On every website there are sections which you don’t want to be indexed – for example your admin page, or duplicate pages which are for consumers or marketing campaigns only. Some of these pages could cause you issues with how your site is being seen by Google and as such you want to make sure that Google can’t see them.
There are ways of making sure these pages aren’t indexed, but to do this accurately you need to make sure that you are aware of what Google can see and that you use all the tools available to help you protect your site.
Making sure you have a good robots.txt file for your site is an important element of ensuring you’re indexed and that Google can see the pages you want to see indexed.
Why use a robots.txt file?
Even if there is very little on your site which needs to be blocked, a robots.txt file should still be used. This file is also used to promote your sitemap.xml file with a line at the bottom as per:
Additionally to ensure Google doesn’t see the pages of your site which you don’t want indexed you can use this file to do this.
Blocking pages or folders on your site can easily be done by adding them to your robots.txt file so you can make sure your admin panel – or other pages – doesn’t end up in the search engine results.
If you have a development site (or another duplicate site such as a secure site with https) then a unique robots.txt file can be used to block the whole of the offending site and not create duplication in the results.

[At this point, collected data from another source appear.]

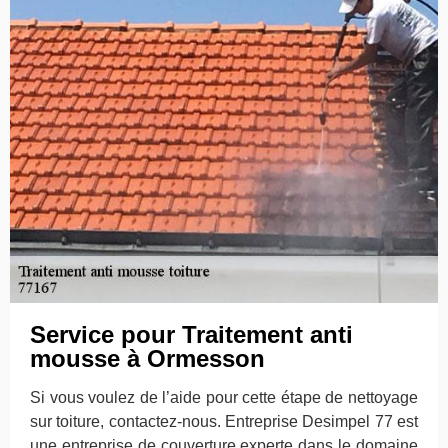
Service pour Traitement anti
mousse à Ormesson
Si vous voulez de l’aide pour cette étape de nettoyage
sur toiture, contactez-nous. Entreprise Desimpel 77 est
une entreprise de couverture experte dans le domaine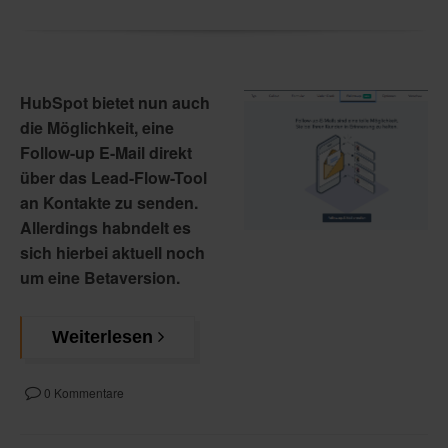
HubSpot bietet nun auch
die Möglichkeit, eine
Follow-up E-Mail direkt
über das Lead-Flow-Tool
an Kontakte zu senden.
Allerdings habndelt es
sich hierbei aktuell noch
um eine Betaversion.
Weiterlesen
0 Kommentare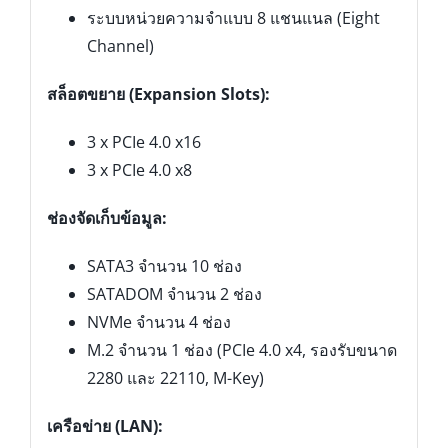
ระบบหน่วยความจำแบบ 8 แชนแนล (Eight
Channel)
สล็อตขยาย (Expansion Slots):
3 x PCIe 4.0 x16
3 x PCIe 4.0 x8
ช่องจัดเก็บข้อมูล:
SATA3 จำนวน 10 ช่อง
SATADOM จำนวน 2 ช่อง
NVMe จำนวน 4 ช่อง
M.2 จำนวน 1 ช่อง (PCIe 4.0 x4, รองรับขนาด
2280 และ 22110, M-Key)
เครือข่าย (LAN):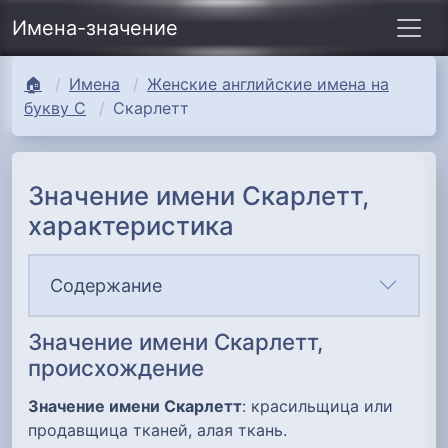
Имена-значение
🏠
Имена
Женские английские имена на
букву С
Скарлетт
Значение имени Скарлетт,
характеристика
Содержание
Значение имени Скарлетт,
происхождение
Значение имени Скарлетт
: красильщица или
продавщица тканей, алая ткань.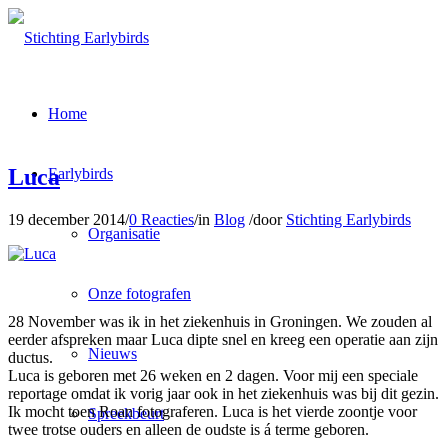
Home
Luca
Earlybirds
19 december 2014
/
0 Reacties
/
in
Blog
/
door
Stichting Earlybirds
Organisatie
Onze fotografen
28 November was ik in het ziekenhuis in Groningen. We zouden al
eerder afspreken maar Luca dipte snel en kreeg een operatie aan zijn
Nieuws
ductus.
Luca is geboren met 26 weken en 2 dagen. Voor mij een speciale
reportage omdat ik vorig jaar ook in het ziekenhuis was bij dit gezin.
Ik mocht toen Roan fotograferen. Luca is het vierde zoontje voor
Spreekbeurt
twee trotse ouders en alleen de oudste is á terme geboren.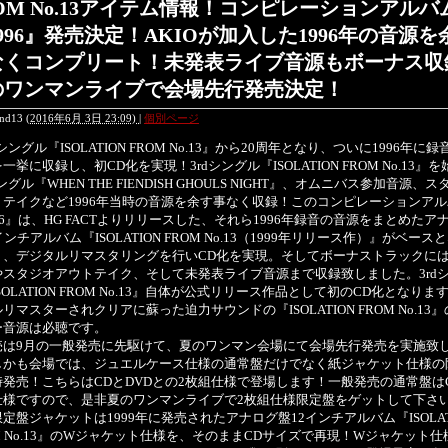
OM No.13アイテム情報！コンピレーションアルバ
996』発売決定！AKIOが加入した1996年の音源を
なくコンプリート！未発表ライブ音源もボーナス収
のワンマンライブで会場先行発売決定！
end13
(
2016年6月 3日 23:09)
|
個別ページ
シングル『ISOLATION FROM No.13』から20周年となり、ついに1996年に
一挙に収録し、初CD化を実現！3rdシングル『ISOLATION FROM No.13』
シングル『WHEN THE FIENDISH GHOULS NIGHT』、オムニバス参加音源、
トテイクなど1996年当時の音源を余す事なく収録！このコンピレーションア
96』は、HG FACTよりリリースした、それら1996年録音の音源をまとめたア
インチアルバム『ISOLATION FROM No.13（1999年リリース作）』がベース
り、デジタルリマスタリングを行いCD化を実現。そしてボーナストラックに
やスタジオアウトテイク、そして未発表ライブ音源まで収録致しました。3rd
SOLATION FROM No.13』自体が公式リリース作品として初のCD化となりま
リマスターされクリアに蘇った迫力サウンドの『ISOLATION FROM No.13
ー音源は必聴です。
は9月の一般発売に先駆けて、夏のワンマン会場にて会場先行発売を実施致
しかも会場では、ジュエルケース仕様の通常盤だけでなく紙ジャケット仕様の
時発売！こちらはCDとDVDとの2枚組仕様で登場します！一般発売の通常盤は
仕様ですので、是非夏のワンマンライブで2枚組仕様限定盤をゲットして下さ
定盤ジャケットは1999年に発売されたアナログ盤12インチアルバム『ISOLAT
M No.13』のWジャケット仕様を、そのままCDサイズで再現！Wジャケット仕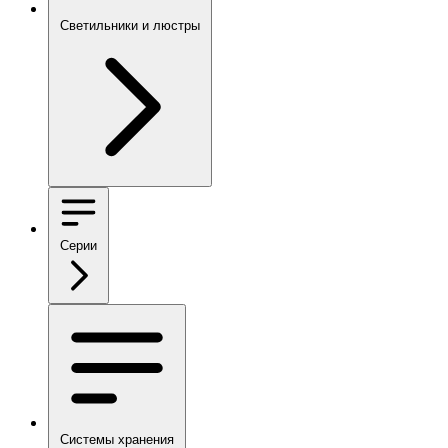
Светильники и люстры
Серии
Системы хранения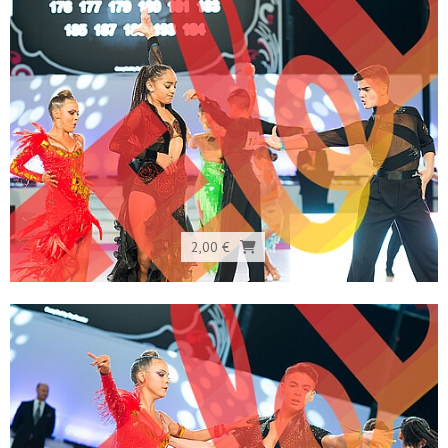
2,00 €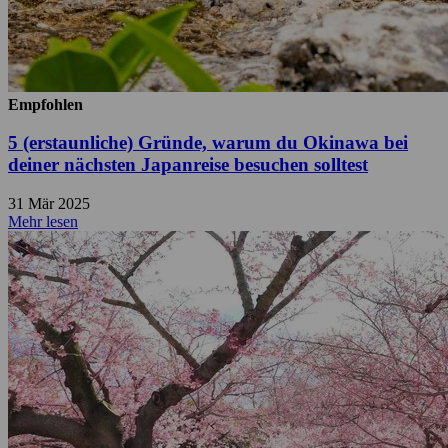
Empfohlen
5 (erstaunliche) Gründe, warum du Okinawa bei
deiner nächsten Japanreise besuchen solltest
31 Mär 2025
Mehr lesen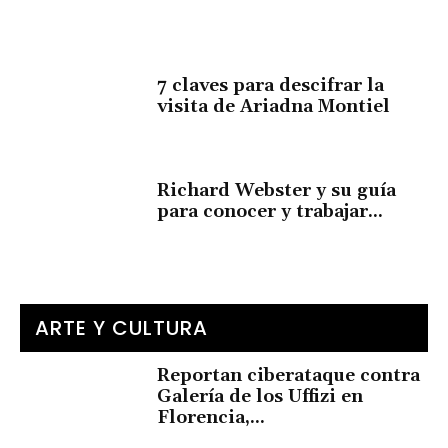
7 claves para descifrar la
visita de Ariadna Montiel
Richard Webster y su guía
para conocer y trabajar...
ARTE Y CULTURA
Reportan ciberataque contra
Galería de los Uffizi en
Florencia,...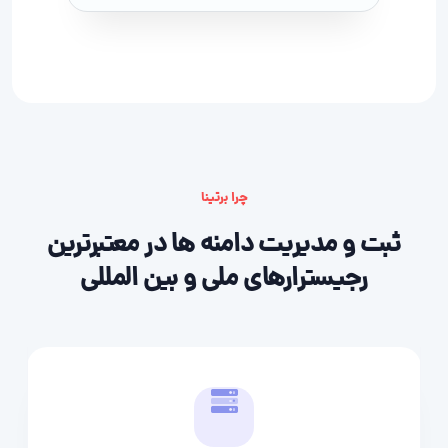
چرا برتینا
ثبت و مدیریت دامنه ها در معتبرترین
رجیسترارهای ملی و بین المللی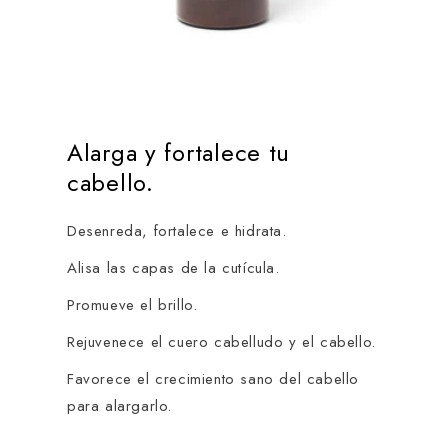
Alarga y fortalece tu
cabello.
Desenreda, fortalece e hidrata.
Alisa las capas de la cutícula.
Promueve el brillo.
Rejuvenece el cuero cabelludo y el cabello.
Favorece el crecimiento sano del cabello
para alargarlo.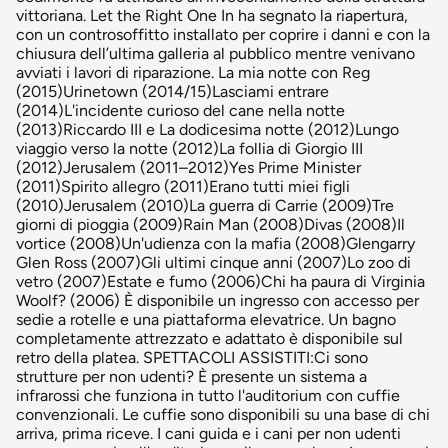
vittoriana. Let the Right One In ha segnato la riapertura,
con un controsoffitto installato per coprire i danni e con la
chiusura dell’ultima galleria al pubblico mentre venivano
avviati i lavori di riparazione. La mia notte con Reg
(2015)Urinetown (2014/15)Lasciami entrare
(2014)L'incidente curioso del cane nella notte
(2013)Riccardo III e La dodicesima notte (2012)Lungo
viaggio verso la notte (2012)La follia di Giorgio III
(2012)Jerusalem (2011–2012)Yes Prime Minister
(2011)Spirito allegro (2011)Erano tutti miei figli
(2010)Jerusalem (2010)La guerra di Carrie (2009)Tre
giorni di pioggia (2009)Rain Man (2008)Divas (2008)Il
vortice (2008)Un'udienza con la mafia (2008)Glengarry
Glen Ross (2007)Gli ultimi cinque anni (2007)Lo zoo di
vetro (2007)Estate e fumo (2006)Chi ha paura di Virginia
Woolf? (2006) È disponibile un ingresso con accesso per
sedie a rotelle e una piattaforma elevatrice. Un bagno
completamente attrezzato e adattato è disponibile sul
retro della platea. SPETTACOLI ASSISTITI:Ci sono
strutture per non udenti? È presente un sistema a
infrarossi che funziona in tutto l'auditorium con cuffie
convenzionali. Le cuffie sono disponibili su una base di chi
arriva, prima riceve. I cani guida e i cani per non udenti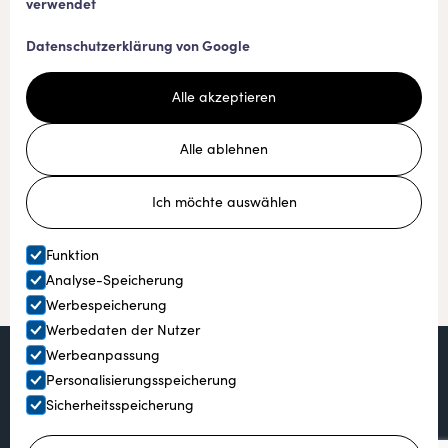
Für Angler
verwendet
Datenschutzerklärung von Google
Alle akzeptieren
Alle ablehnen
Ich möchte auswählen
Funktion
Analyse-Speicherung
Werbespeicherung
Werbedaten der Nutzer
Werbeanpassung
Personalisierungsspeicherung
Sicherheitsspeicherung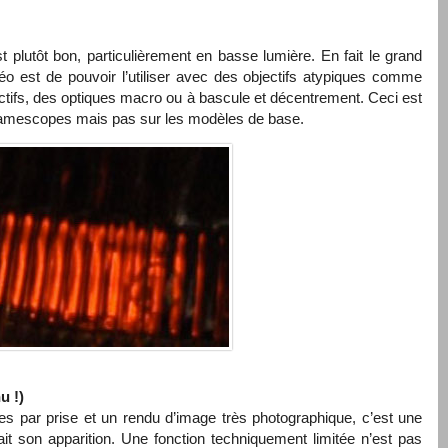
t plutôt bon, particulièrement en basse lumière. En fait le grand
éo est de pouvoir l’utiliser avec des objectifs atypiques comme
ectifs, des optiques macro ou à bascule et décentrement. Ceci est
camescopes mais pas sur les modèles de base.
u !)
es par prise et un rendu d’image très photographique, c’est une
it son apparition. Une fonction techniquement limitée n’est pas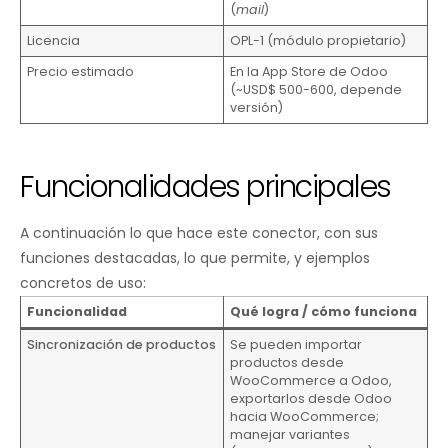
(
mail
)
Licencia
OPL-1 (módulo propietario)
Precio estimado
En la App Store de Odoo
(~USD$ 500-600, depende
versión)
Funcionalidades principales
A continuación lo que hace este conector, con sus
funciones destacadas, lo que permite, y ejemplos
concretos de uso:
Funcionalidad
Qué logra / cómo funciona
Sincronización de productos
Se pueden importar
productos desde
WooCommerce a Odoo,
exportarlos desde Odoo
hacia WooCommerce;
manejar variantes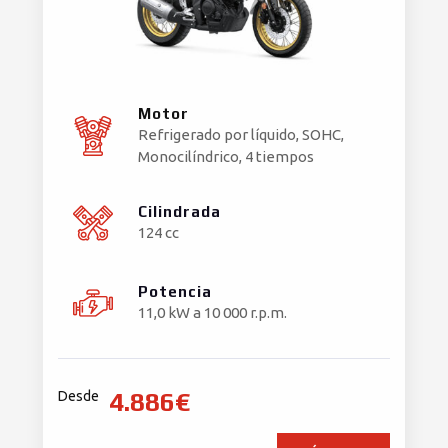
Motor
Refrigerado por líquido, SOHC,
Monocilíndrico, 4 tiempos
Cilindrada
124 cc
Potencia
11,0 kW a 10 000 r.p.m.
4.886€
Desde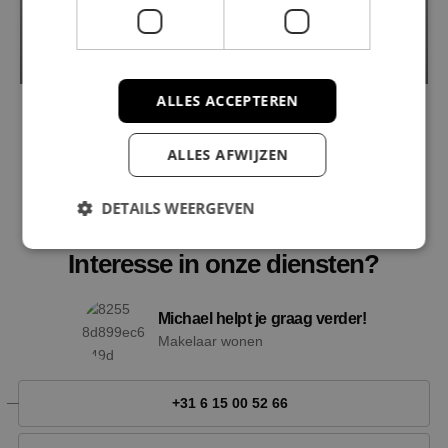
Slipsteek 13
1319 GV ALMERE
2
2
€ 950.000
171 m
/ 403 m
ALLES ACCEPTEREN
ALLES AFWIJZEN
DETAILS WEERGEVEN
CONTACT OPNEMEN
Interesse in onze diensten?
Strikt noodzakelijk
Prestatie
Targeting
Michael helpt je graag verder!
Functioneel
Niet-geclassificeerd
Makelaar wonen
Strikt noodzakelijke cookies maken de
kernfunctionaliteiten van de website mogelijk, zoals
gebruikersaanmelding en accountbeheer. De
+31 6 15 00 52 66
website kan niet goed worden gebruikt zonder de
strikt noodzakelijke cookies.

Why a robots.txt file isn’t enough
Often you will notice in the search engine results that a page you have blocked from view is still being indexed – despite being listed in your robots.txt file. This happens when a page has already been indexed. You will see these results as showing no meta description but instead the site will show a line which reads: ‘A description for this result is not available because of this site’s robots.txt – learn more’ as shown below
This means that you have successfully blocked the page but that Google has not removed it.
Using Google Webmaster Tools to block pages
The next step when this happens is to use Google Webmaster Tools to remove your page. Under the optimisation menu there is a URLs option where you can submit a request to remove a page from the search results.
If you request removal of a page you should have already marked the page as a being one you don’t want Google to see in your robots.txt file.
Generally when you submit one of these requests the page is removed within a couple of hours.
To ensure your pages aren’t showing up in the search results when you don’t want them to, make sure you are using both Google Webmaster Tools and your robots.txt file together. As a result, Google will only show the pages you want to be visible.